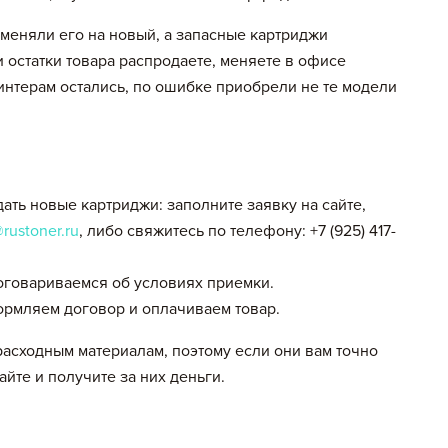
меняли его на новый, а запасные картриджи
и остатки товара распродаете, меняете в офисе
ринтерам остались, по ошибке приобрели не те модели
ть новые картриджи: заполните заявку на сайте,
rustoner.ru
, либо свяжитесь по телефону: +7 (925) 417-
оговариваемся об условиях приемки.
рмляем договор и оплачиваем товар.
расходным материалам, поэтому если они вам точно
айте и получите за них деньги.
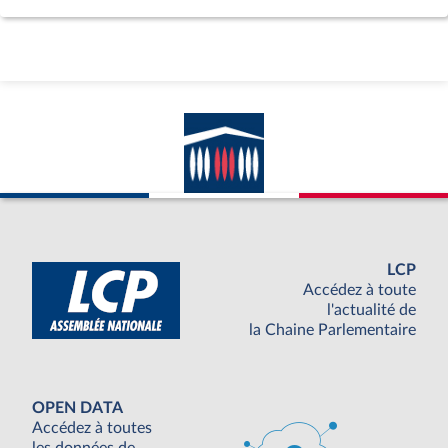
LCP
Accédez à toute
l'actualité de
la Chaine Parlementaire
OPEN DATA
Accédez à toutes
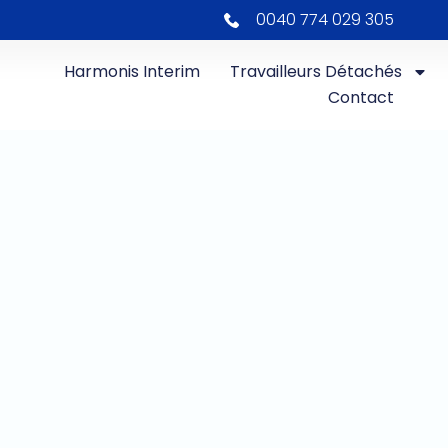
0040 774 029 305
Harmonis Interim
Travailleurs Détachés
Contact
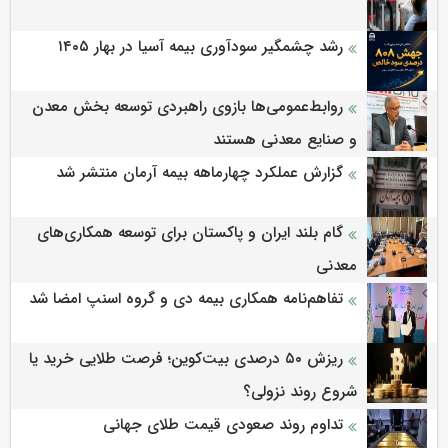
رشد چشمگیر سودآوری بیمه آسیا در بهار ۱۴۰۵
روابط‌‌عمومی‌ها بازوی راهبردی توسعه بخش معدن
و صنایع معدنی هستند
گزارش عملکرد چهارماهه بیمه آرمان منتشر شد
گام بلند ایران و پاکستان برای توسعه همکاری‌های
معدنی
تفاهم‌نامه همکاری بیمه دی و گروه اسنپ امضا شد
ریزش ۵۰ درصدی بیت‌کوین؛ فرصت طلایی خرید یا
شروع روند نزولی؟
تداوم روند صعودی قیمت طلای جهانی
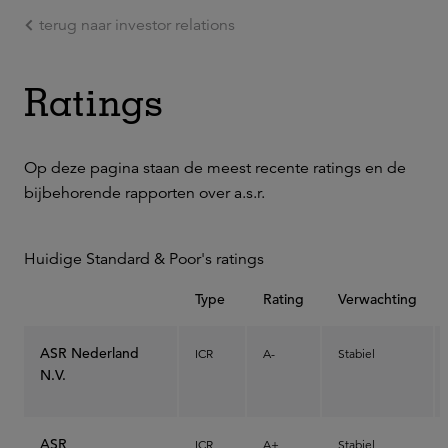
terug naar investor relations
Ga naar de hoofdinhoud
Ratings
Op deze pagina staan de meest recente ratings en de
bijbehorende rapporten over a.s.r.
Huidige Standard & Poor's ratings
Type
Rating
Verwachting
ASR Nederland
ICR
A-
Stabiel
N.V.
ASR
ICR
A+
Stabiel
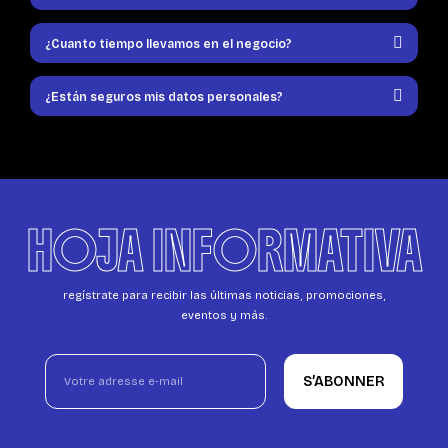
¿Cuanto tiempo llevamos en el negocio?
¿Están seguros mis datos personales?
HOJA INFORMATIVA
regístrate para recibir las últimas noticias, promociones,
eventos y más.
S’ABONNER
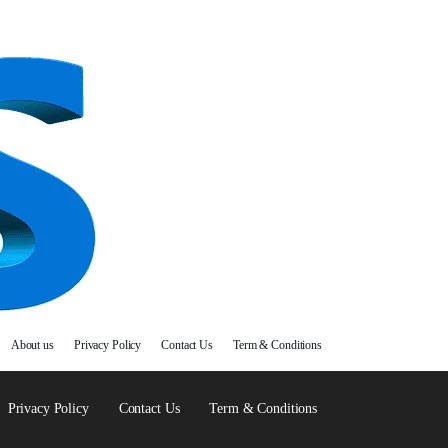
About us
Privacy Policy
Contact Us
Term & Conditions
Privacy Policy
Contact Us
Term & Conditions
^^^^^^^^
EXERCISE OBJECTIVE: An exact restatement of the lines from the one holding "HOJA INFORMATIVA" through the end of the entries, both ends included, is the whole answer. Pictures stay out.

SOLUTION TO THE PROBLEM:
HOJA INFORMATIVA
regístrate para recibir las últimas noticias, promociones,
eventos y más.
S’ABONNER
About us
Privacy Policy
Contact Us
Term & Conditions
Privacy Policy
Contact Us
Term & Conditions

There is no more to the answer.